In March, the New York City Department of Education said 820,000 current and former public school students’ personally identifiable information had been compromised. The department discovered in March that the breach happened due to a January cyberattack on vendor Illuminate Education, a California-based company that provides software to track grades and attendance.
Since that announcement, the number of students impacted by the January cyberattack on Illuminate Education had spread to districts in four other states as of May 17, according to THE Journal.
The Battelle for Kids data breach so far appears to have also compromised data from several districts in Ohio, including Upper Arlington City Schools, Fairfield City School District and Lakota Local School District. CPS is the fourth school system to issue a statement that it was impacted, THE Journal reports. Battelle for Kids said it has notified all districts affected by the incident, but did not specify the names or number of districts it had reached out to.
Given what’s happened in New York City, Levin said he expects to hear about more districts impacted by the Battelle for Kids data breach in the near future.

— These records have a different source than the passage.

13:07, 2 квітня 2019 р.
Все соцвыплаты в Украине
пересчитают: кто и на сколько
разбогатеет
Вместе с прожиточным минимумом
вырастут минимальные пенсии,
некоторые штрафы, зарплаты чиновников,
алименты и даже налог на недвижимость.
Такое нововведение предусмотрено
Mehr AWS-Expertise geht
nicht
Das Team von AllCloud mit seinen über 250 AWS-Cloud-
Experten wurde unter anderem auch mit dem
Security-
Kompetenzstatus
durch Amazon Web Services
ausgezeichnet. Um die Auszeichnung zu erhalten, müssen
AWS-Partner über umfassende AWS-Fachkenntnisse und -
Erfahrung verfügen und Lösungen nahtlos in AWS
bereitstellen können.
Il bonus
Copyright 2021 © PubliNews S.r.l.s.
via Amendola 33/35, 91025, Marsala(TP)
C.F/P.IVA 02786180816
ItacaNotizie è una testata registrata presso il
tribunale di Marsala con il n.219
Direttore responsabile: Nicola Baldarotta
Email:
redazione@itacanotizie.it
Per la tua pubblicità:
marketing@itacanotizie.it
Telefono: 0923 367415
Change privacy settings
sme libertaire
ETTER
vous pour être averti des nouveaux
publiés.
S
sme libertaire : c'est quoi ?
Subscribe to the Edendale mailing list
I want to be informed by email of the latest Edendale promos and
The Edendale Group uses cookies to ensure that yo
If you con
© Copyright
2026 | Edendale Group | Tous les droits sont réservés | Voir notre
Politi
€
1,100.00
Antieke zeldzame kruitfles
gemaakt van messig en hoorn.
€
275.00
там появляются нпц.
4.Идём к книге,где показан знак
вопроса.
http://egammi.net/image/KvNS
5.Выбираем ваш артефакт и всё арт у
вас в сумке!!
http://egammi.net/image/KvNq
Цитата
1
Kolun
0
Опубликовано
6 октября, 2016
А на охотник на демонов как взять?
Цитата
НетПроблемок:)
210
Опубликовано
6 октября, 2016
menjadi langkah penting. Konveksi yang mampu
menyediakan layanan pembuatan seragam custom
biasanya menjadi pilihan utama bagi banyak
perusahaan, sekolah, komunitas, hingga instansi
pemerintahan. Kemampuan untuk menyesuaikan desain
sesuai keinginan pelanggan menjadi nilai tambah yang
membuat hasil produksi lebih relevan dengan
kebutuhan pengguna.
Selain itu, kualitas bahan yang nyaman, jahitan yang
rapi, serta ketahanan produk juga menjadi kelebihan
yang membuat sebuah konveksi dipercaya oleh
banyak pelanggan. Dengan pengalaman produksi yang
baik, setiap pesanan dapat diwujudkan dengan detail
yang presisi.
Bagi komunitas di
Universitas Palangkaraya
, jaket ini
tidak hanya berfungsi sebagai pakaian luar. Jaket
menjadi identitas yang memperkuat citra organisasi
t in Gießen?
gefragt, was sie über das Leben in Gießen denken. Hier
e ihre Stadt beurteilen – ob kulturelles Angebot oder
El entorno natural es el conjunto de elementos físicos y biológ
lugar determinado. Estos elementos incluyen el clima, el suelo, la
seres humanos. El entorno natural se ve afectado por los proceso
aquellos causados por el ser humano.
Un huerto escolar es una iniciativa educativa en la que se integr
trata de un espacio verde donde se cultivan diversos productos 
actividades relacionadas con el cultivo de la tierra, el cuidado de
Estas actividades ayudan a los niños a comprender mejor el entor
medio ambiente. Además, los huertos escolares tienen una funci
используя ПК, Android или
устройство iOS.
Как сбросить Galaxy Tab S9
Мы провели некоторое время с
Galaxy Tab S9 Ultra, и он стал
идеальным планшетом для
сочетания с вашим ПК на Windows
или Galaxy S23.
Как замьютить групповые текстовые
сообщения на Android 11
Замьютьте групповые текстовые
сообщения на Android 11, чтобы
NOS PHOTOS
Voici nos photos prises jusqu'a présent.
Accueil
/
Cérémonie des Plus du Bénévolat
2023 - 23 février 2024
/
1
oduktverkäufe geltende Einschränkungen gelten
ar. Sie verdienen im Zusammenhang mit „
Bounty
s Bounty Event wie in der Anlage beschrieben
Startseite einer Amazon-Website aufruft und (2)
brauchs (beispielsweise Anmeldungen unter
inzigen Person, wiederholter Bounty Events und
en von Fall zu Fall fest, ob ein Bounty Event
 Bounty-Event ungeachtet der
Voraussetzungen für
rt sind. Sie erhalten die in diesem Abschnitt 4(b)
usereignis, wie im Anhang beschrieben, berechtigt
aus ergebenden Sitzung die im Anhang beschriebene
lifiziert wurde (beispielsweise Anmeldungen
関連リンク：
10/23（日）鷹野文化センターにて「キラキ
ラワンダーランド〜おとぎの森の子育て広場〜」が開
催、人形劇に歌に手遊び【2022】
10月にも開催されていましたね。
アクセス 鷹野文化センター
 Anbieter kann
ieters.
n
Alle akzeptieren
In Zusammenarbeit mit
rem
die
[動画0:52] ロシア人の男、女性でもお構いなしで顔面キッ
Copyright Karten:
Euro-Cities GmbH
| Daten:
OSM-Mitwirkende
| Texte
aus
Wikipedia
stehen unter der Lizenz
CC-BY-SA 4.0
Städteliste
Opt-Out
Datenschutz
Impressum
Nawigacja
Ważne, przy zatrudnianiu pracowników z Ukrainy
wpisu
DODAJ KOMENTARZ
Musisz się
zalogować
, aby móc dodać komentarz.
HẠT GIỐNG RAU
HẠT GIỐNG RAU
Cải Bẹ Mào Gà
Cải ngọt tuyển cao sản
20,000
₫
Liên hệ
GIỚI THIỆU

K12 SIX has tracked 1,331 cyber incidents in K-12 public schools since 2016. School district vendors were “responsible,” as the entry point, for 55% of K-12 data breaches between 2016 and 2021, according to the nonprofit’s report released earlier this year.
Schools are relying on technology more and more, and, consequently, putting themselves at greater risk for data breaches, Levin said. The response to COVID-19, with the swift move to remote learning, only accelerated this reliance on technology further.
“It’s definitely shifting the risk to vendors,” he said. “The jury is out as to whether or not it is more secure, and I think without school district vendors and partners stepping up, we’re starting to see some questions here whether they are doing enough to protect the data that they’re holding on behalf of schools.”
Battelle told CPS it delayed notifying the district for almost six months about the data breach because the organization needed to verify the authenticity of the attack through independent analysis and involve law enforcement in investigating the incident, the district said.
Even so, CPS said its contract with Battelle for Kids requires the vendor to make immediate contact in the event of any kind of data breach. The FBI and the Department of Homeland Security are both investigating the incident, according to CPS.
“We are addressing the delayed notification and other issues in the handling of data with Battelle for Kids,” CPS said in a statement on its website. “We are also working to ensure all vendors who use CPS data are handling that data responsibly and securely to prevent this sort of incident from ever happening again."